Journal:Top Spinal Cord Injury Rehabilitation
Year, Volume, Issue, Page(s):, 26, 4, 221-231
Background: Linking records from the National Spinal Cord Injury Model Systems (SCIMS) database to the National Trauma Data Bank (NTDB) provides a unique opportunity to study early variables in predicting long-term outcomes after traumatic spinal cord injury (SCI). The public use data sets of SCIMS and NTDB are stripped of protected health information, including dates and zip code.
Objectives: To develop and validate a probabilistic algorithm linking data from an SCIMS center and its affiliated trauma registry.
Method: Data on SCI admissions 2011-2018 were retrieved from an SCIMS center (n = 302) and trauma registry (n = 723), of which 202 records had the same medical record number. The SCIMS records were divided equally into two data sets for algorithm development and validation, respectively. We used a two-step approach: blocking and weight generation for linking variables (race, insurance, height, and weight).

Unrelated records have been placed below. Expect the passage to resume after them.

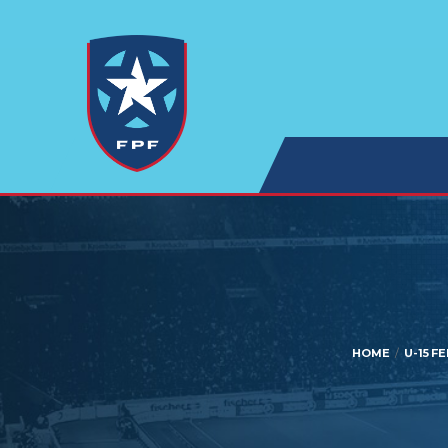
HOME
U-15 F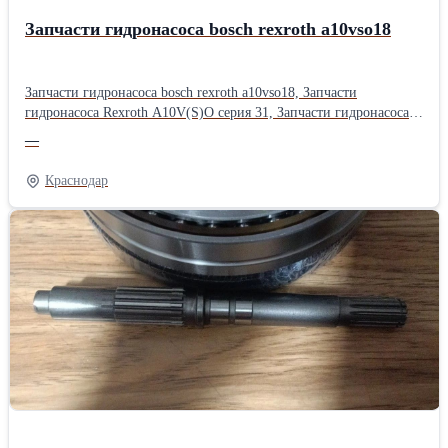
Запчасти гидронасоса bosch rexroth a10vso18
Запчасти гидронасоса bosch rexroth a10vso18, Запчасти
гидронасоса Rexroth A10V(S)O серия 31, Запчасти гидронасоса
bosch rexroth a10vso серии 52, Запчасти гидравлического насоса
—
bosch rexroth a10vso серии 31, Запчасти гидронасоса bosch rexroth
a10vso, Запчасти насоса bosch rexroth a10vso18, Запчасти
Краснодар
гидравлики спецтехники rexroth a10vso18, Запчасти аксиально-
поршневого насоса rexroth a10vso18, Запасные части гидронасоса
Bosch Rexroth A10VSO18: Надежность и точность в каждой
детали. Гидравлика — это сердце вашей техники, а аксиально-
поршневой насос Bosch Rexroth A10VSO18 — это ее надежный
мотор. Однако даже эталонная надежность требует
своевременного обслуживания. Когда приходит время ремонта,
выбор правильных комплектующих становится критическим
фактором, определяющим ресурс и производительность всей
гидросистемы. Что мы предлагаем? В нашем ассортименте
представлен полный перечень запчастей для насоса серии
A10VSO18 (включая модификации /31). Это идеальное решение
для капитального ремонта и восстановления оборудования до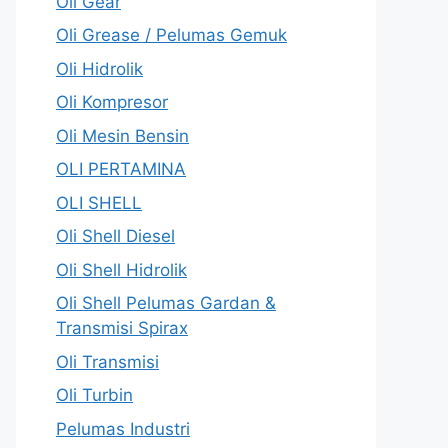
Oli Gear
Oli Grease / Pelumas Gemuk
Oli Hidrolik
Oli Kompresor
Oli Mesin Bensin
OLI PERTAMINA
OLI SHELL
Oli Shell Diesel
Oli Shell Hidrolik
Oli Shell Pelumas Gardan &
Transmisi Spirax
Oli Transmisi
Oli Turbin
Pelumas Industri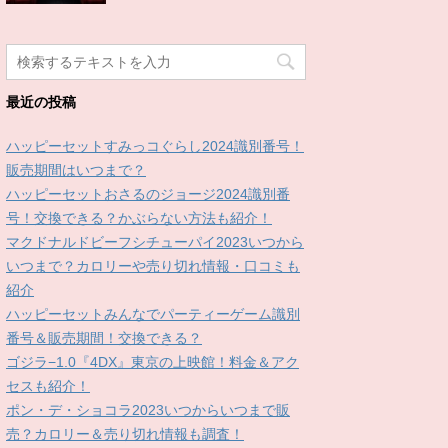
最近の投稿
ハッピーセットすみっコぐらし2024識別番号！
販売期間はいつまで？
ハッピーセットおさるのジョージ2024識別番
号！交換できる？かぶらない方法も紹介！
マクドナルドビーフシチューパイ2023いつから
いつまで？カロリーや売り切れ情報・口コミも
紹介
ハッピーセットみんなでパーティーゲーム識別
番号＆販売期間！交換できる？
ゴジラ−1.0『4DX』東京の上映館！料金＆アク
セスも紹介！
ポン・デ・ショコラ2023いつからいつまで販
売？カロリー＆売り切れ情報も調査！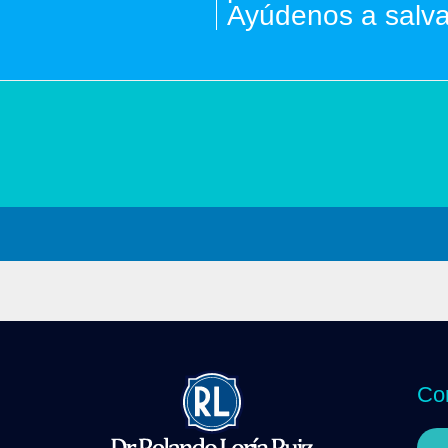
Ayúdenos a salva
Co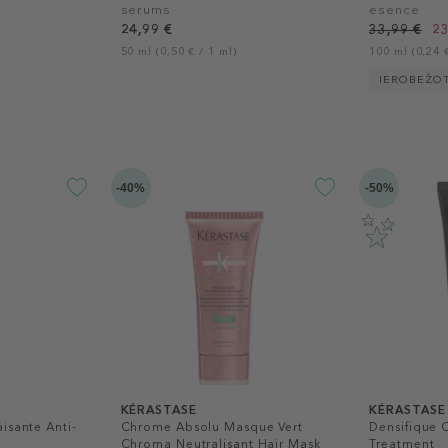
serums
esence
24,99 €
33,99 €
23
50 ml (0,50 € / 1 ml)
100 ml (0,24 €
IEROBEŽO
-40%
-50%
KÉRASTASE
KÉRASTASE
isante Anti-
Chrome Absolu Masque Vert
Densifique
Chroma Neutralisant Hair Mask
Treatment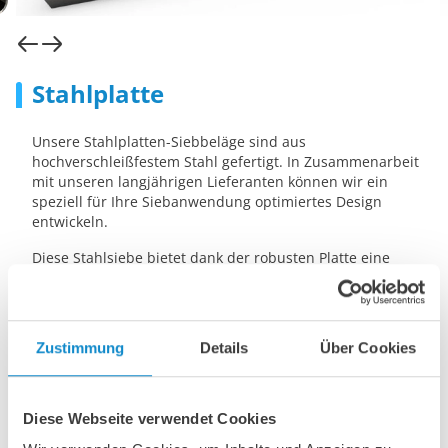
Stahlplatte
Unsere Stahlplatten-Siebbeläge sind aus
hochverschleißfestem Stahl gefertigt. In Zusammenarbeit
mit unseren langjährigen Lieferanten können wir ein
speziell für Ihre Siebanwendung optimiertes Design
entwickeln.
Diese Stahlsiebe bietet dank der robusten Platte eine
große, offene Siebfläche, was zu einer sehr hohen
Kapazität führt.
Wir fertigen alle unsere Stahlsiebgewebe in höchster
Zustimmung
Details
Über Cookies
Qualität, um maximale Haltbarkeit und minimale
Austauschzeiten zu gewährleisten. Maßgeschneidert für
Ihre Siebanlage.
Diese Webseite verwendet Cookies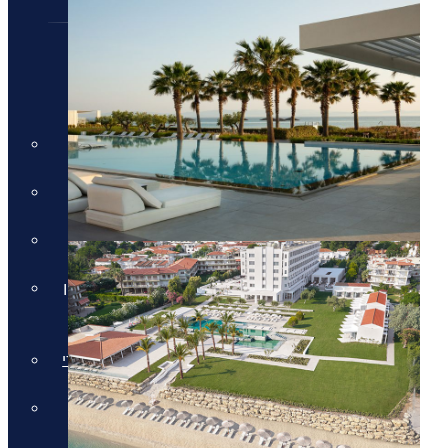
חבילות נופש
חבילות נופש
חופשות הכל כלול
חבילות למשפחות
מלונות למבוגרים בלבד
חבילות נופש בחגי תשרי באיי יוון
וקפריסין
חבילות נופש לאתונה בחגי תשרי
חבילות לקפריסין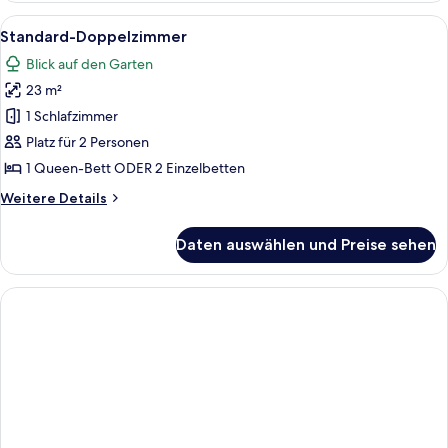
Alle
Hochwertige Bettwaren, Select-Comf
7
Standard-Doppelzimmer
Fotos
Blick auf den Garten
für
23 m²
Standard-
Doppelzimmer
1 Schlafzimmer
anzeigen
Platz für 2 Personen
1 Queen-Bett ODER 2 Einzelbetten
Weitere
Weitere Details
Details
für
Daten auswählen und Preise sehen
Standard-
Doppelzimmer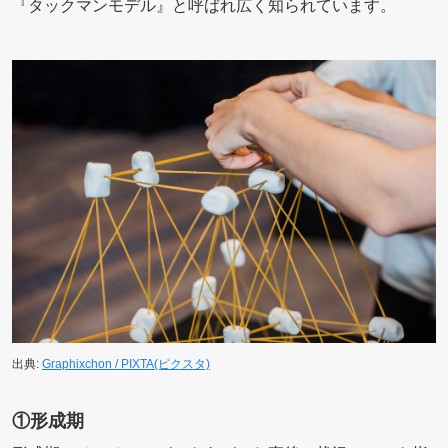
『タックマンモデル』と呼ばれ広く知られています。
出典:
Graphixchon / PIXTA(ピクスタ)
①形成期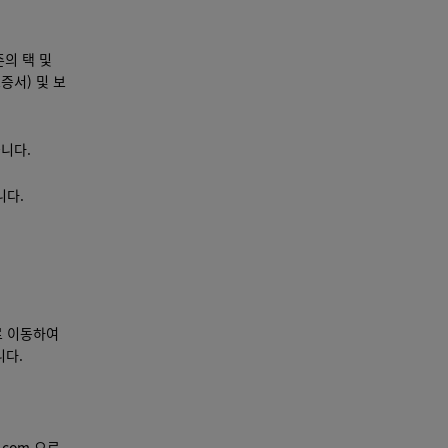
존의 택 및
증서) 및 보
니다.
니다.
로 이동하여
니다.
a.com
으로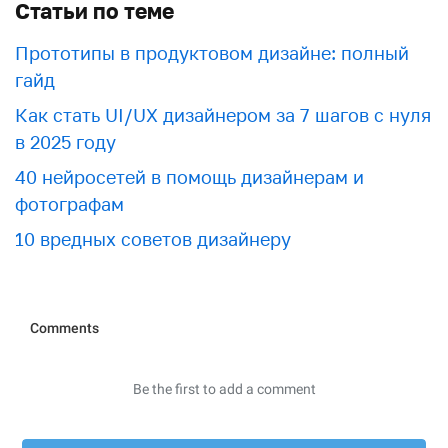
Статьи по теме
Прототипы в продуктовом дизайне: полный
гайд
Как стать UI/UX дизайнером за 7 шагов с нуля
в 2025 году
40 нейросетей в помощь дизайнерам и
фотографам
10 вредных советов дизайнеру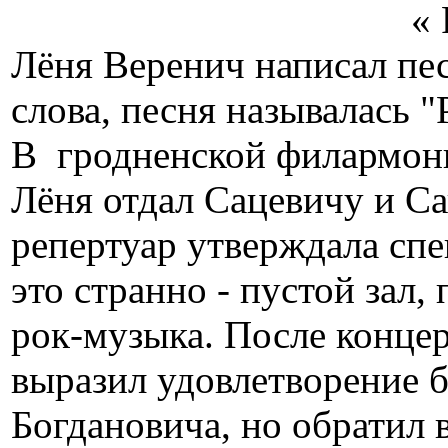
« Рызыку
Лёня Веренич написал пе
слова, песня называлась 
В гродненской филармони
Лёня отдал Сацевичу и Са
репертуар утверждала сп
это странно - пустой зал,
рок-музыка. После концер
выразил удовлетворение 
Богдановича, но обратил 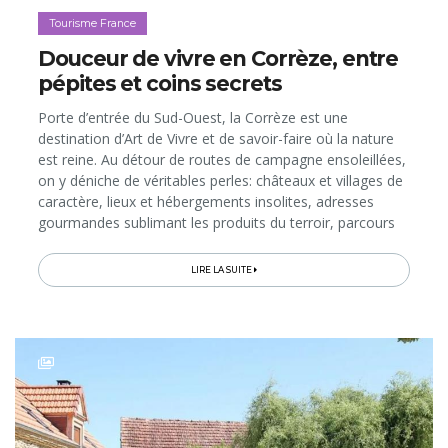
Tourisme France
Douceur de vivre en Corrèze, entre
pépites et coins secrets
Porte d’entrée du Sud-Ouest, la Corrèze est une
destination d’Art de Vivre et de savoir-faire où la nature
est reine. Au détour de routes de campagne ensoleillées,
on y déniche de véritables perles: châteaux et villages de
caractère, lieux et hébergements insolites, adresses
gourmandes sublimant les produits du terroir, parcours
de balade à travers des paysages étonnants… On vous
emmène!
LIRE LA SUITE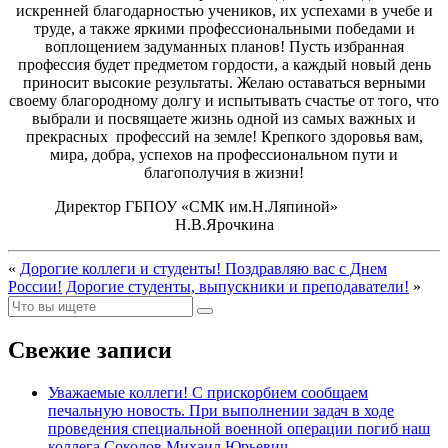
искренней благодарностью учеников, их успехами в учебе и
труде, а также яркими профессиональными победами и
воплощением задуманных планов! Пусть избранная
профессия будет предметом гордости, а каждый новый день
приносит высокие результаты. Желаю оставаться верными
своему благородному долгу и испытывать счастье от того, что
выбрали и посвящаете жизнь одной из самых важных и
прекрасных профессий на земле! Крепкого здоровья вам,
мира, добра, успехов на профессиональном пути и
благополучия в жизни!
Директор ГБПОУ «СМК им.Н.Ляпиной»
Н.В.Ярочкина
«
Дорогие коллеги и студенты! Поздравляю вас с Днем
России!
Дорогие студенты, выпускники и преподаватели!
»
Свежие записи
Уважаемые коллеги! С прискорбием сообщаем
печальную новость. При выполнении задач в ходе
проведения специальной военной операции погиб наш
коллега Соколов Михаил Юрьевич.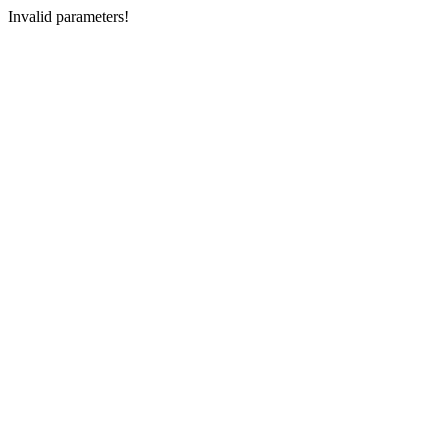
Invalid parameters!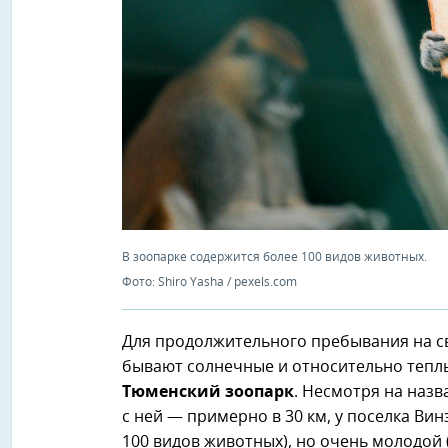
В зоопарке содержится более 100 видов животных.
Фото: Shiro Yasha / pexels.com
Для продолжительного пребывания на св
бывают солнечные и относительно теплы
Тюменский зоопарк
. Несмотря на назв
с ней — примерно в 30 км, у поселка Ви
100 видов животных), но очень молодой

Results: In the development set, 257 SCIMS-trauma pairs shared the same sex, age, and injury year across 129 clusters, of which 91 records were true-match. The probabilistic algorithm identified 65 of the 91 true-match records (sensitivity, 71.4%) with a positive predictive value (PPV) of 80.2%. The algorithm was validated over 282 SCIMS-trauma pairs across 127 clusters and had a sensitivity of 73.7% and PPV of 81.1%. Post hoc analysis shows the addition of injury date and zip code improved the specificity from 57.9% to 94.7%.
Conclusion: We demonstrate the feasibility of probabilistic linkage between SCIMS and trauma records, which needs further refinement and validation. Gaining access to injury date and zip code would improve record linkage significantly.